Most enterprises will likely use a combination of on-premises and VMware-hosted and managed cloud capabilities to support their hybrid data center deployments.
Evolution to Hyperscale Cloud
An early step in the evolution to the cloud was the availability of virtualized appliances that enterprises could install in their initial IaaS compute clouds. VMware SD-WAN certainly continues to support this deployment model, and it has the benefit of enabling even private connections into the IaaS compute cloud.
However, supporting the migration to the cloud does not just require a virtualized version of an on-premises solution deployable in the cloud. Both operational and consumption model changes need to be considered. For organizations, here are some key questions to ask in the process:
- Do we need to deploy, upgrade, monitor, and troubleshoot the infrastructure ourselves as an extension of our corporate sites, or does the network come with the same as-a-service benefits of the SaaS or IaaS clouds it is accessing?
- Do we have to size and pay for fixed capacity at every cloud destination, or can it just be automatic and flexible like it is for SaaS applications?
An effective migration to the cloud requires a widespread distribution with flexible capacity. A small number of enterprise data center hubs ported to the cloud will only end up being chokepoints and result in backhauled traffic patterns. How to address this limitation?
Our answer is VMware SD-WAN and its hyperscale Network of Clouds. Our solution distributes POPs on a scale that supports a global distribution of clouds. Why is our solution better than a cloud-only one? Our hybrid SD-WAN approach leverages a VMware SD-WAN Edge to reach into the user site, versus the attempt by cloud-only solutions to locate cloud POPs near every possible user site. Our cloud Gateways are the “first hop” to the cloud and located within an optimal distance from all the global cloud destinations.
Here are some facts.
- VMware SD-WAN is located in 100+ POPs and is comprised of 2,000+ stateless, horizontally scalable Gateways. These POPs include VMware colocation sites and IaaS sites, telco POPs and partner locations with “federated” access shared across cloud infrastructures. Our POPs in colocation facilities leverage Internet transit and public and private peering to IaaS and SaaS locations. VMware POPs in IaaS are interconnected via cloud mid mile networks, and SP POPs are interconnected via private network backbones.

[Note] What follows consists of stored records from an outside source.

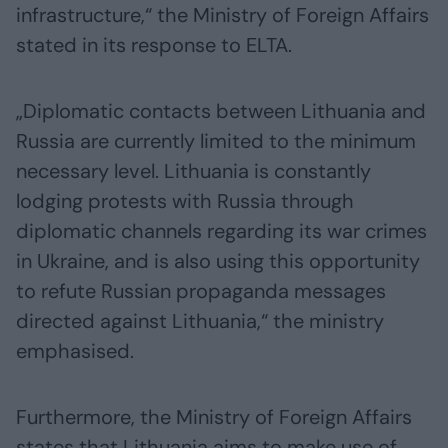
infrastructure,“ the Ministry of Foreign Affairs
stated in its response to ELTA.
„Diplomatic contacts between Lithuania and
Russia are currently limited to the minimum
necessary level. Lithuania is constantly
lodging protests with Russia through
diplomatic channels regarding its war crimes
in Ukraine, and is also using this opportunity
to refute Russian propaganda messages
directed against Lithuania,“ the ministry
emphasised.
Furthermore, the Ministry of Foreign Affairs
states that Lithuania aims to make use of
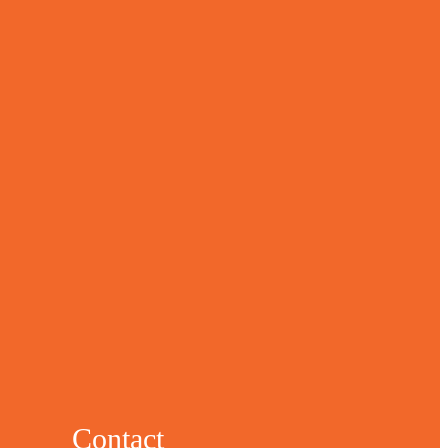
Contact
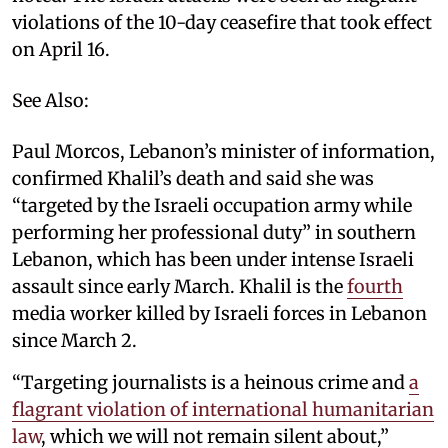
violations of the 10-day ceasefire that took effect
on April 16.
See Also:
Paul Morcos, Lebanon’s minister of information,
confirmed Khalil’s death and said she was
“targeted by the Israeli occupation army while
performing her professional duty” in southern
Lebanon, which has been under intense Israeli
assault since early March. Khalil is the
fourth
media worker killed by Israeli forces in Lebanon
since March 2.
“Targeting journalists is a heinous crime and
a
flagrant violation of international humanitarian
law
, which we will not remain silent about,”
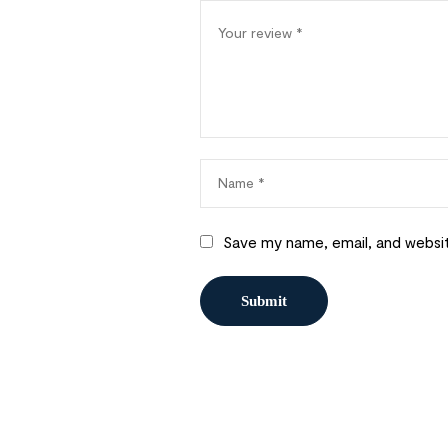
Save my name, email, and websit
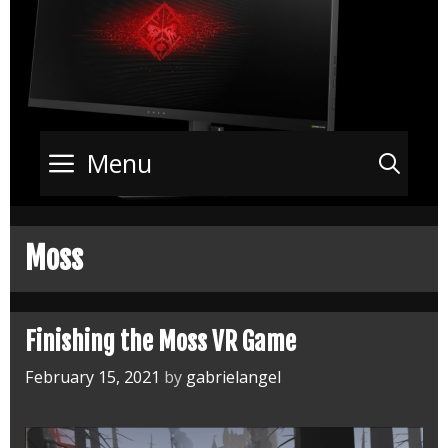
Menu
Sea
Moss
Finishing the Moss VR Game
February 15, 2021
by
gabrielangel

- Our multitenant architecture with multi-tier orchestration operated by global network operators enables the effective and efficient delivery of VMware SD-WAN as a Service. Organizations can easily consume the cloud service as our Gateways are automatically assigned, synchronize with Edge policies, and automatically scale out.
- Let’s not forget about the performance advantages between the cloud POP and the on-premises Edge offered by VMware SD-WAN Dynamic Multipath Optimization (DMPO). It significantly outweighs any nominal additional latency between the cloud POP and destination cloud, and ultimately delivers optimized application performance.